A LOT of it is terrible. But there’s also a lot of pretty good stuff in there. It took me a couple of minutes to poke around and find stuff from Livestrong, the cancer-fighting, wellness foundation that operates in spite of the whole Lance Armstrong/cheating thing. There’s some nice content on the LiveStrong channel, on a range of subjects, that just needs an edit to better fit dwell times and particularly address the many networks that don’t have audio.

So that’s a proper organization that’s producing content anyway, which could pretty readily extend its work on to to digital sign networks, if the effort was worth it for them (in terms of broadening the audience). There are endless fitness and training people who would likely LOVE to build their personal brand in ways beyond online. Same goes in food, travel, business and on and on.

The gas  pump guys were the first network operators to go off the playbook and find alternative content, and I’d suggest more and more operators should be thinking about that – whether they are ad-based or private.

On the other side of the spectrum, there is content being produced that isn’t going to come all packaged up, and isn’t being driven by brands and entrepreneurs, but could be great.

Think, for example, about departure lounges in airports and the screens at gates, particularly those controlled by the airlines and not the airport authority. You’ve got 180 people sitting in a lounge waiting to fly to Aruba, or wherever. Wouldn’t it be great to have edited vignettes on gate screens, running material from couples and families that went to Aruba, and showing what they did?

An airline could run a reward program saying send us your five photos, or best video footage, and tell us what you did. If we use it, we’ll give you a flight credit (or something).

Because we’re conditioned to YouTube and watching stuff on the phones of friends and co-workers, I’d argue people are more than willing to watch video vignettes shot off a phone and packaged up and polished by a proper video edit and window dressing. It just has to be interesting and relevant, like showing people what they might do when they get to Aruba.

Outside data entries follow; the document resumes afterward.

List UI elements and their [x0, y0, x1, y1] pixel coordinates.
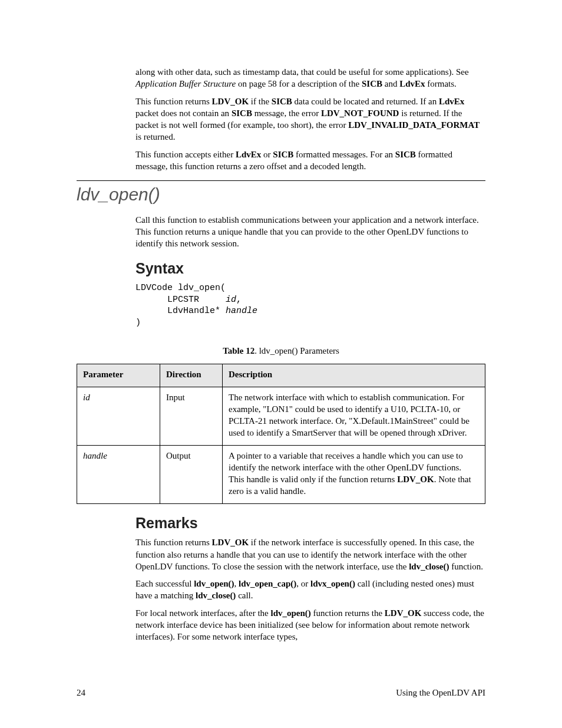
intro-para-1: along with other data, such as timestamp…: [135, 66, 485, 90]
table-row: id Input The network interface with whic…: [77, 387, 485, 445]
cell-param: handle: [77, 445, 160, 503]
section-desc: Call this function to establish communic…: [135, 214, 485, 250]
cell-param: id: [77, 387, 160, 445]
col-header-direction: Direction: [160, 364, 223, 387]
syntax-heading: Syntax: [135, 259, 485, 279]
intro-para-2: This function returns LDV_OK if the SICB…: [135, 95, 485, 143]
col-header-description: Description: [223, 364, 485, 387]
remarks-para-2: Each successful ldv_open(), ldv_open_cap…: [135, 578, 485, 602]
table-row: handle Output A pointer to a variable th…: [77, 445, 485, 503]
table-header-row: Parameter Direction Description: [77, 364, 485, 387]
cell-direction: Output: [160, 445, 223, 503]
syntax-code: LDVCode ldv_open( LPCSTR id, LdvHandle* …: [135, 282, 485, 328]
section-intro: Call this function to establish communic…: [135, 214, 485, 329]
remarks-para-1: This function returns LDV_OK if the netw…: [135, 536, 485, 572]
remarks-heading: Remarks: [135, 513, 485, 533]
page-footer: 24 Using the OpenLDV API: [77, 687, 485, 699]
remarks-block: Remarks This function returns LDV_OK if …: [135, 513, 485, 643]
cell-description: The network interface with which to esta…: [223, 387, 485, 445]
parameters-table: Parameter Direction Description id Input…: [77, 364, 485, 503]
book-title: Using the OpenLDV API: [396, 687, 485, 699]
section-title: ldv_open(): [77, 180, 485, 207]
page-number: 24: [77, 687, 85, 699]
table-caption: Table 12. ldv_open() Parameters: [77, 345, 485, 357]
cell-direction: Input: [160, 387, 223, 445]
cell-description: A pointer to a variable that receives a …: [223, 445, 485, 503]
col-header-parameter: Parameter: [77, 364, 160, 387]
intro-para-3: This function accepts either LdvEx or SI…: [135, 149, 485, 173]
remarks-para-3: For local network interfaces, after the …: [135, 607, 485, 643]
page: along with other data, such as timestamp…: [0, 0, 562, 728]
intro-block: along with other data, such as timestamp…: [135, 66, 485, 172]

I will take that everyday over recycled news and lifestyle broadcasts packaged up as airport channels.

Tech Is Bringing Bar Back Up

Some things happening in tech are also making content production by the masses interesting.

You have GoPros and quadcopters with gimbals to stabilize images and fly via GPS. You have cinema cameras that cost less than $1,000.

Baraka-sample

And now Instagram has announced a new platform, running parallel to its flagship photo platform, called Hyperlapse. that allows smartphone users to shoot image-stabilized videos and time-lapse sequences that look like they were done using real cameras (and people who know how to use real cameras). The tech takes advantage of the gyroscopes built into most phones these days, notably iPhones.

Look at those videos and you can see software and clever uses of hardware are bringing the quality bar back up. Phones already have filters and tools to correct colors, crop, adjust the horizon, add punch or apply filters. Think of what’s possible when anybody with a little patience can start shooting time lapses and smooth motion shots.

Does this kind of material supplant subscription feeds and other traditional content sources? Not at all.

Instead, it expands the possibilities, and with a little work, allows network operators to develop programming based very little on what’s available and much more on what’s relevant and interesting to their viewers.

Great content isn’t about affordable subscriptions. Or automation. It’s not about contingent just on production values. Great content’s only true yardstick is whether the material attracts and holds viewers.